Show that a standard Brownian motion $\{W_t\}_{t \geq 0}$ is a martingale with respect to the filtration $\{F_t \}_{t \geq 0}$ , where $F_t = \sigma(W_s : 0 \leq s \leq t)$ . Moreover, show that $\{ W_t^2 + t \}_{t \geq 0}$ is a martingale with respect to the filtration $\{F_t \}_{t \geq 0}$ .

First part I have done, but for the second part I arrive at a point where I have this...

$\mathbb{E}[(W_t - W_s)^2]$

which is apparently equal to $t-s$ . Why is this?

(More info if needed)
$\mathbb{E}[(W_t^2 - t |F_s] = \mathbb{E}[(W_t - W_s + W_s)^2 - t|F_s]$ and continuing I arrive at the above result I'm stuck at.

**Laurent** · April 1st 2010, 09:21 AM

Originally Posted by Deadstar

I have this...

$\mathbb{E}[(W_t - W_s)^2]$

which is apparently equal to $t-s$ . Why is this?

This results possibly from your definition of Brownian motion : for $0\leq s\leq t$ , $W_t-W_s$ is a Gaussian random variable with mean 0 and variance $t-s$ , that furthermore is independent of $W_s$ . If that doesn't answer your question, please give us your definition of Brownian motion.

**Deadstar** · April 1st 2010, 09:47 AM

Originally Posted by Laurent

This results possibly from your definition of Brownian motion : for $0\leq s\leq t$ , $W_t-W_s$ is a Gaussian random variable with mean 0 and variance $t-s$ , that furthermore is independent of $W_s$ . If that doesn't answer your question, please give us your definition of Brownian motion.

That seems to be right relative to what we've been told!

So does that mean...

$\mathbb{E}[(W_t - W_s)^n] = t-s$ $\forall n \geq 2$ ?
Or perhaps you take $t-s$ to the (n-1)th power..?

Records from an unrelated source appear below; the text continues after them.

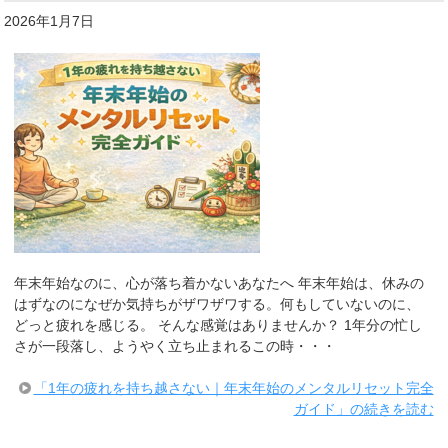
2026年1月7日
年末年始なのに、心が落ち着かないあなたへ 年末年始は、休みの
はずなのになぜか気持ちがザワザワする。何もしていないのに、
どっと疲れを感じる。 そんな感覚はありませんか？ 1年分の忙し
さが一段落し、ようやく立ち止まれるこの時・・・
「1年の疲れを持ち越さない｜年末年始のメンタルリセット完全
ガイド」の続きを読む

I say 2 since (correct me if I'm wrong which is likely...) $\mathbb{E}[W_t - W_s] = 0$ ..?

**Laurent** · April 1st 2010, 10:32 AM

Originally Posted by Deadstar

So does that mean...

$\mathbb{E}[(W_t - W_s)^n] = t-s$ $\forall n \geq 2$ ?
Or perhaps you take $t-s$ to the (n-1)th power..?

No! It says that $E[(W_t-W_s)^n]$ is the n-th moment of a Gaussian random variable of mean 0 and variance $t-s$ , that's all. For $n=2$ , $E[(W_t-W_s)^2]$ is the variance itself (mean = 0), so it is $t-s$ . We can also write $W_t-W_s=\sqrt{t-s}Z$ , so that $Z$ is a standard Gaussian random variable (if $Z\sim \mathcal{N}(0,1)$ then $\lambda Z\sim \mathcal{N}(0,\lambda^2$ )); then $E[(W_t-W_s)^n]=(t-s)^{n/2} E[Z^n]$ and there are formulas for $E[Z^n]$ . By the way, $E[(W_t-W_s)^n]=0$ if $n$ is odd (by symmetry).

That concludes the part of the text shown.